For many families in Arizona, the “Great Recession” is far from over. Continued bureaucratic meddling and poor policy decisions by our elected leaders have made it difficult for many hardworking taxpayers to make ends meet. For some families the situation is so dire that one unforeseen financial hardship (car trouble, leaky roof, etc.) could prove catastrophic, especially if the family lacks access to credit or other borrowing options to pay the bill.
That is why it is important for Arizona to expand the legal lending options for those struggling with access to credit. Unfortunately, 35 other states, including Texas, Utah, California, Nevada and Colorado, have far more consumer lending options than are available in Arizona.
That’s right, even regulatory-friendly California has more choice and lending options than Arizona. House Bill 2611 addresses this problem head-on by permitting consumer “flex loans.” A flex loan is like a line of credit with a $3,000 maximum cap, and the borrower has to demonstrate the ability to repay the loan. In other states that have this product the average loan is approximately $1,000 and is paid off within a few months’ time frame.
These loans fill an important void in the Arizona market. They provide needed funds to working families that banks aren’t serving. Banks traditionally do not make smaller dollar loans, and banks generally don’t lend to families with lower credit scores.
Why would a business friendly state such as Arizona restrict lending options that would bring competition to this marketplace and is essential for struggling consumers? The major reason is the misconception that by restricting these types of credit options we can protect our residents from making bad lending decisions.

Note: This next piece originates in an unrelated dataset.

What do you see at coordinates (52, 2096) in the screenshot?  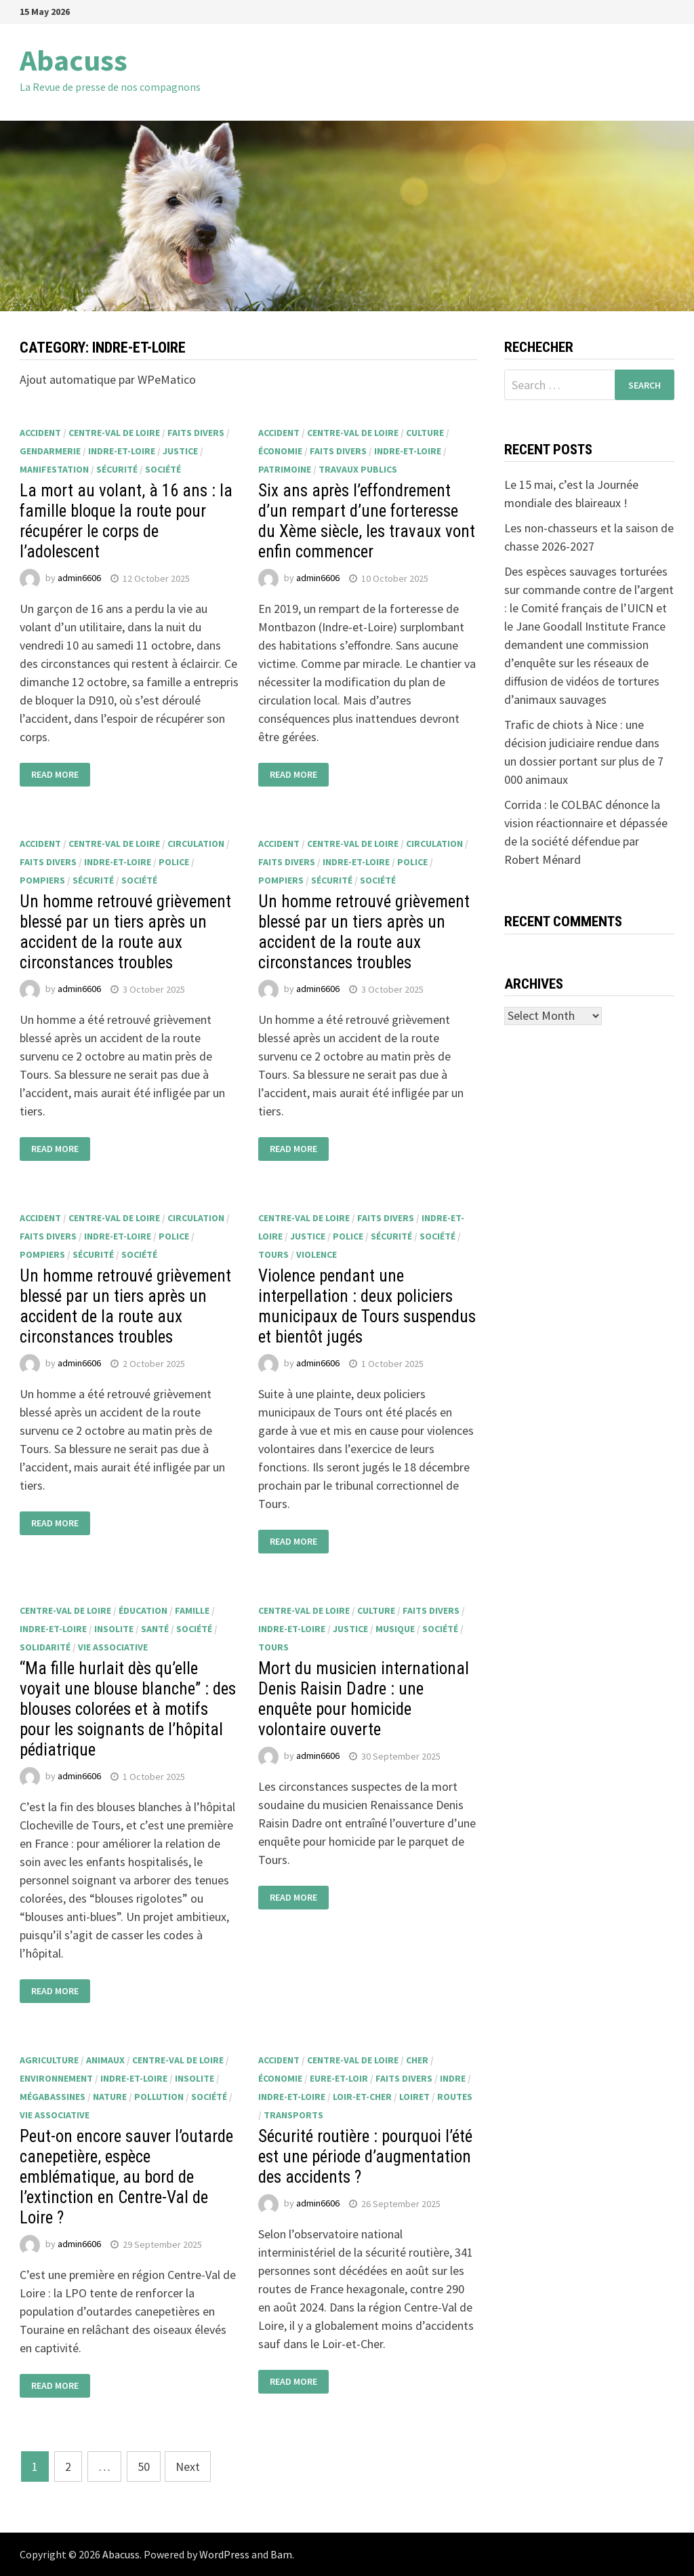 I see `mégabassines` at bounding box center [52, 2096].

Unfortunately, both empirical evidence and common sense have proven that the opposite in fact occurs. Several studies have been conducted on short-term lending and the results have been the same: demand is not reduced when states reduce or limit access to credit or short term loans. Instead, movements to ban short- term lending options such as “flex loans” have only driven borrowers to offshore or certain untraceable, unlicensed online options, or illegal lenders. These types of underground options are dangerous and offer no protections to our most vulnerable residents.

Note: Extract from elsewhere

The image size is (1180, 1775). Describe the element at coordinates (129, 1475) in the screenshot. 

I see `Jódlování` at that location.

The only other legal option a borrower with a lower credit score is to put his or her car or TV down as collateral in a “pawn” transaction while others turn over their auto title and a set of their car keys for a “title” loan. This is great for borrowers with some collateral, but it is not an option for many borrowers.
Flex loans provide a lifeline that gives many borrowers the opportunity to make ends meet or even improve their credit scores. It also gives the state’s economy a needed boost by making such loans available to a much greater number of Arizonans. And it creates more jobs in the state’s lending industry. Right now members of the Arizona Financial Choice Association employ more than 1,200 people in 90 locations. HB2611 would greatly increase that number.
For Arizona’s economy to operate at full speed, our lawmakers need to release the parking brake and allow lenders and borrowers to conduct business in an open, free market setting with competition and transparency. HB2611 accomplishes this goal while providing a much needed lending option to Arizona residents who need it most.
–Scot Mussi is president of the Arizona Free Enterprise Club.